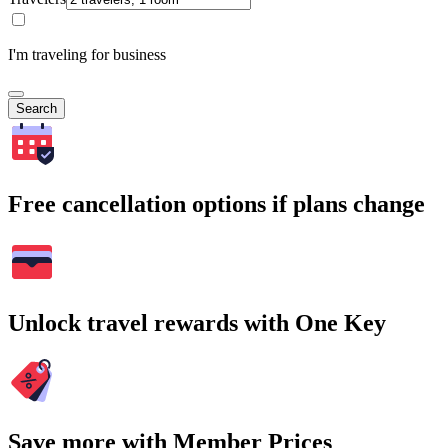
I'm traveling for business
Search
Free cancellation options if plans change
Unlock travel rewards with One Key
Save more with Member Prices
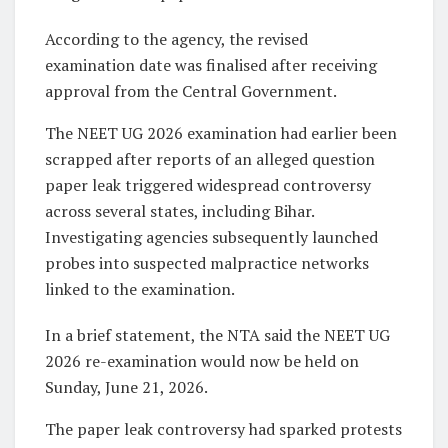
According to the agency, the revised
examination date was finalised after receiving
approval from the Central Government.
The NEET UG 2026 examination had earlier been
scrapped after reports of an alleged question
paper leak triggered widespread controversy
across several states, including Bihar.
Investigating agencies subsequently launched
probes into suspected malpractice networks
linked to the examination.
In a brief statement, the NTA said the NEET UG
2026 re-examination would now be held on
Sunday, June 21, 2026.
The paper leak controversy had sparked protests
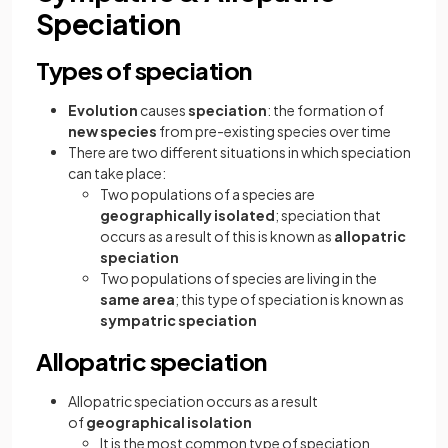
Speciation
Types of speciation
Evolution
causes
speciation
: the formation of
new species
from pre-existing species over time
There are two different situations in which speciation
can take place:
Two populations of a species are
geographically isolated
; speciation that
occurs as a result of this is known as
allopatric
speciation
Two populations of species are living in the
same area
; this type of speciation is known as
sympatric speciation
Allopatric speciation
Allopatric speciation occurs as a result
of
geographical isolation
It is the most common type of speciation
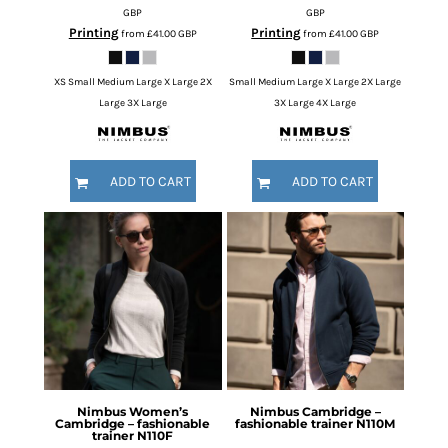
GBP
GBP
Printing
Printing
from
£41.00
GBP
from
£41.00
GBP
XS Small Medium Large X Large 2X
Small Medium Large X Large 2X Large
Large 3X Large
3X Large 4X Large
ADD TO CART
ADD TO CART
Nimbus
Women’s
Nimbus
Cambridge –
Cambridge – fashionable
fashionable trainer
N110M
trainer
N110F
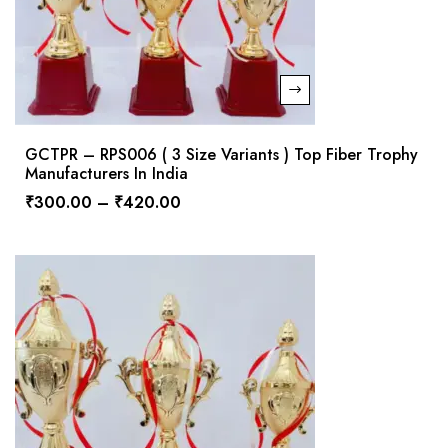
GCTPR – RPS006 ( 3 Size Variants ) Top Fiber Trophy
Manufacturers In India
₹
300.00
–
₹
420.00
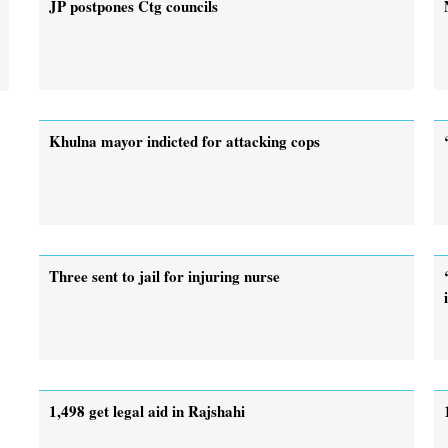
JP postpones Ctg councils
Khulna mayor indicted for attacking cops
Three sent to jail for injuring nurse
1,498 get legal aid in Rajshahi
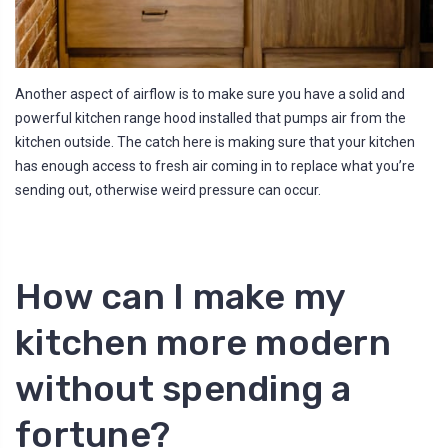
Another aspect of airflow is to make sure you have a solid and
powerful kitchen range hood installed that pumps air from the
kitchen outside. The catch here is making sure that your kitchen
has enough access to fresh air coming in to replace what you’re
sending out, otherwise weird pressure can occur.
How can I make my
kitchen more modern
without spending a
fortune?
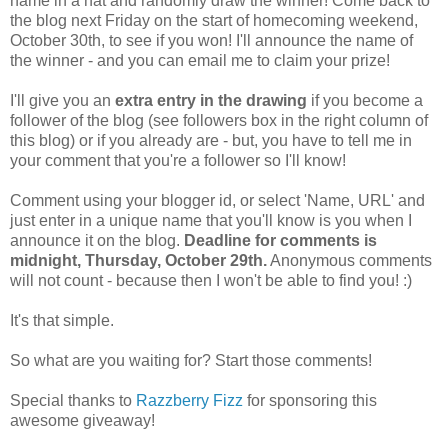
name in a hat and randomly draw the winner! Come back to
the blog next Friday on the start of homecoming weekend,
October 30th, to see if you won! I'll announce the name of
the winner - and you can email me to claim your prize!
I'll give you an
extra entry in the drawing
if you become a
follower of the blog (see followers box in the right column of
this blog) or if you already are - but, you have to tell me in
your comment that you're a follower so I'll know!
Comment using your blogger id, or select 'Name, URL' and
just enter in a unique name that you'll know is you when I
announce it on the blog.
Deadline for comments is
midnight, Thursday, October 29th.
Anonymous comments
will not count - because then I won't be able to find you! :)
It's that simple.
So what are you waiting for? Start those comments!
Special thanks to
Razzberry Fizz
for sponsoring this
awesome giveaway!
* * *
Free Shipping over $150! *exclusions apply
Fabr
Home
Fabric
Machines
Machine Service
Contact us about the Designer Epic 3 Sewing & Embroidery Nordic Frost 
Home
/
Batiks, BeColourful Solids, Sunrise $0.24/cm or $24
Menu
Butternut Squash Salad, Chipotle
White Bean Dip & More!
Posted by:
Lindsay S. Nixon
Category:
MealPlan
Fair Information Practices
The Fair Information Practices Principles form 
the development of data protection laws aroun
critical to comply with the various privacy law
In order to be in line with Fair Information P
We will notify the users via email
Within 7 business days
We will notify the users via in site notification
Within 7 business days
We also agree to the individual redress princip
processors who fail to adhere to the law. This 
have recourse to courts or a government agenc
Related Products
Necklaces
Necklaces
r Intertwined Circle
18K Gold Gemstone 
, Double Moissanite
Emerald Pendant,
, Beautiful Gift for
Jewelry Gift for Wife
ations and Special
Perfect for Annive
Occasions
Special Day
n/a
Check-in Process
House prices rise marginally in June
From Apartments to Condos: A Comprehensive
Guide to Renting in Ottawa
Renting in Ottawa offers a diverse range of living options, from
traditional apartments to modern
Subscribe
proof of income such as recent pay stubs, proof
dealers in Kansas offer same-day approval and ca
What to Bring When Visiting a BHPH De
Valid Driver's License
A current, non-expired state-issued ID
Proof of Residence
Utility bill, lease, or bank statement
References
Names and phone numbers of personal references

** To do **
In the listing above, find the line with "Three sent to jail for injuring nurse" and the line with "Razzberry Fizz". Set down exactly those lines and everything between them, skipping pictures.

** Solved exercise **
Three sent to jail for injuring nurse
1,498 get legal aid in Rajshahi
Another aspect of airflow is to make sure you have a solid and
powerful kitchen range hood installed that pumps air from the
kitchen outside. The catch here is making sure that your kitchen
has enough access to fresh air coming in to replace what you’re
sending out, otherwise weird pressure can occur.
How can I make my
kitchen more modern
without spending a
fortune?
name in a hat and randomly draw the winner! Come back to
the blog next Friday on the start of homecoming weekend,
October 30th, to see if you won! I'll announce the name of
the winner - and you can email me to claim your prize!
I'll give you an
extra entry in the drawing
if you become a
follower of the blog (see followers box in the right column of
this blog) or if you already are - but, you have to tell me in
your comment that you're a follower so I'll know!
Comment using your blogger id, or select 'Name, URL' and
just enter in a unique name that you'll know is you when I
announce it on the blog.
Deadline for comments is
midnight, Thursday, October 29th.
Anonymous comments
will not count - because then I won't be able to find you! :)
It's that simple.
So what are you waiting for? Start those comments!
Special thanks to
Razzberry Fizz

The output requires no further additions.